Tony desperately wants to be wrong. He wants that shining, bright beacon of hope he’d looked up to during his childhood and come to regard as a friend to tell him _no_ and for it to be the truth.

He needs it. After the horrors of the past several years he needs something good. Tony needs Steve to say _no_ and mean it. He isn’t sure he can survive another betrayal.

“Did you know?” somehow the words are out there, hanging between them, and Tony is mentally clinging to one last shred of hope.

_Please please please please say no. Say no. Mean it. Please—_

The answer is in Steve’s eyes. It’s written on his face. It radiates from Captain America like a beacon of horror and Tony can’t breathe.

“I didn’t know it was him.”

It tastes like a lie. It feels like a lie.
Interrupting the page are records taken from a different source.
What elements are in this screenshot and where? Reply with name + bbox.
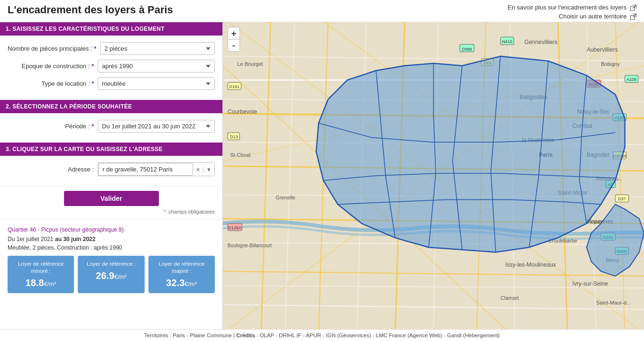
pieces-row: Nombre de pièces principales : * 2 pièce… [8,42,215,55]
period-line: Du 1er juillet 2021 au 30 juin 2022 [8,236,215,242]
svg-text:Gennevilliers: Gennevilliers [524,39,558,46]
pieces-select[interactable]: 2 pièces 1 pièce 3 pièces 4 pièces et pl… [100,42,215,55]
pieces-label: Nombre de pièces principales : * [8,45,100,52]
link-encadrement[interactable]: En savoir plus sur l'encadrement des loy… [507,4,636,11]
validate-button[interactable]: Valider [64,191,159,206]
section1-header: 1. SAISISSEZ LES CARACTÉRISTIQUES DU LOG… [0,22,222,36]
periode-label: Période : * [8,123,98,130]
desc-line: Meublée, 2 pièces, Construction : après … [8,244,215,251]
required-note: *: champs obligatoires [8,209,215,215]
loyer-card-reference: Loyer de référence : 26.9€/m² [78,256,144,293]
address-dropdown-button[interactable]: ▼ [203,167,214,172]
svg-text:D126A: D126A [228,225,242,230]
type-location-label: Type de location : * [8,80,98,87]
svg-text:Aubervilliers: Aubervilliers [587,46,618,53]
svg-text:D37: D37 [618,197,626,202]
territories-label: Territoires [144,332,168,338]
loyer-card-minore: Loyer de référence minoré : 18.8€/m² [8,256,74,293]
svg-text:A105: A105 [626,77,636,82]
svg-text:Grenelle: Grenelle [276,195,295,201]
left-panel: 1. SAISISSEZ LES CARACTÉRISTIQUES DU LOG… [0,22,223,329]
svg-text:D13: D13 [230,135,238,139]
credits-label: Crédits [236,332,255,338]
section3-header: 3. CLIQUEZ SUR LA CARTE OU SAISISSEZ L'A… [0,143,222,156]
type-location-row: Type de location : * meublée non meublée [8,77,215,90]
loyer-reference-label: Loyer de référence : [82,260,140,268]
loyer-majore-value: 32.3€/m² [152,278,211,288]
zoom-out-button[interactable]: - [228,39,240,52]
svg-text:N410: N410 [502,40,513,45]
svg-text:D986: D986 [462,47,472,52]
periode-row: Période : * Du 1er juillet 2021 au 30 ju… [8,120,215,133]
footer: Territoires : Paris - Plaine Commune | C… [0,329,644,341]
section3-form: Adresse : × ▼ [0,156,222,186]
external-link-icon-2 [630,14,636,20]
top-links: En savoir plus sur l'encadrement des loy… [507,4,636,20]
loyer-cards: Loyer de référence minoré : 18.8€/m² Loy… [8,256,215,293]
loyer-card-majore: Loyer de référence majoré : 32.3€/m² [148,256,215,293]
validate-section: Valider *: champs obligatoires [0,186,222,220]
map-controls: + - [228,27,240,52]
link-territoire[interactable]: Choisir un autre territoire [559,13,636,20]
type-location-select[interactable]: meublée non meublée [98,77,215,90]
svg-text:Saint-Maur-d...: Saint-Maur-d... [596,300,631,306]
svg-text:D161: D161 [229,84,239,89]
epoque-label: Epoque de construction : * [8,63,98,70]
epoque-row: Epoque de construction : * après 1990 av… [8,60,215,72]
svg-text:Issy-les-Moulineaux: Issy-les-Moulineaux [505,261,556,268]
map-background: Gennevilliers Aubervilliers Le Bourget B… [223,22,644,329]
loyer-minore-value: 18.8€/m² [11,278,70,288]
loyer-reference-value: 26.9€/m² [82,270,140,281]
svg-text:Clamart: Clamart [500,295,519,301]
svg-text:Courbevoie: Courbevoie [228,108,257,115]
svg-text:Ivry-sur-Seine: Ivry-sur-Seine [572,280,608,287]
section2-header: 2. SÉLECTIONNEZ LA PÉRIODE SOUHAITÉE [0,100,222,113]
credits-value: OLAP - DRIHL IF - APUR - IGN (Géoservice… [259,332,500,338]
svg-text:Le Bourget: Le Bourget [237,61,263,67]
section2-form: Période : * Du 1er juillet 2021 au 30 ju… [0,113,222,143]
adresse-label: Adresse : [8,166,98,173]
main-content: 1. SAISISSEZ LES CARACTÉRISTIQUES DU LOG… [0,22,644,329]
quartier-title: Quartier 46 - Picpus (secteur géographiq… [8,225,215,233]
clear-address-button[interactable]: × [193,166,203,173]
address-input-wrapper: × ▼ [98,162,215,176]
epoque-select[interactable]: après 1990 avant 1946 1946-1970 1971-199… [98,60,215,72]
svg-text:Bobigny: Bobigny [601,61,620,67]
svg-text:Boulogne-Billancourt: Boulogne-Billancourt [228,243,272,248]
svg-marker-85 [316,56,625,252]
territories-value: Paris - Plaine Commune [173,332,232,338]
periode-select[interactable]: Du 1er juillet 2021 au 30 juin 2022 Du 1… [98,120,215,133]
results-section: Quartier 46 - Picpus (secteur géographiq… [0,220,222,299]
external-link-icon [630,5,636,11]
adresse-row: Adresse : × ▼ [8,162,215,176]
loyer-majore-label: Loyer de référence majoré : [152,260,211,275]
loyer-minore-label: Loyer de référence minoré : [11,260,70,275]
svg-text:St-Cloud: St-Cloud [230,152,250,158]
map-area[interactable]: Gennevilliers Aubervilliers Le Bourget B… [223,22,644,329]
zoom-in-button[interactable]: + [228,27,240,39]
top-header: L'encadrement des loyers à Paris En savo… [0,0,644,22]
adresse-input[interactable] [98,163,193,176]
page-title: L'encadrement des loyers à Paris [8,4,173,16]
section1-form: Nombre de pièces principales : * 2 pièce… [0,36,222,100]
The betrayal is staggering. It’s horrific. The pain of it almost overwhelms him until the next emotion viciously tears through him without any hope of Tony being able to stop it or take a moment to recover from the truth right in front of him. It’s a painful, unforgiveable truth.

Fury rises up, surging forward, to mix with grief and the painful anguish of betrayal.

“Don’t bullshit me, Rogers.” He can’t bring himself to say _Steve_. Steve is the name of his friend. The name of a man he was so sure he could count on despite everything because every story he’d heard said that Steve Rogers was a good man. All those stories said that he couldn’t possibly keep something like this from anyone let alone a friend. “Did you know?”

Tony forces himself to keep eye contact. He forces himself to see the truth, the undeniable truth, in Steve’s face and his heart seizes. It’s a living nightmare. The rage, the pain, the exhaustion and the whirlwind of emotion that completely consumes him steals his breath.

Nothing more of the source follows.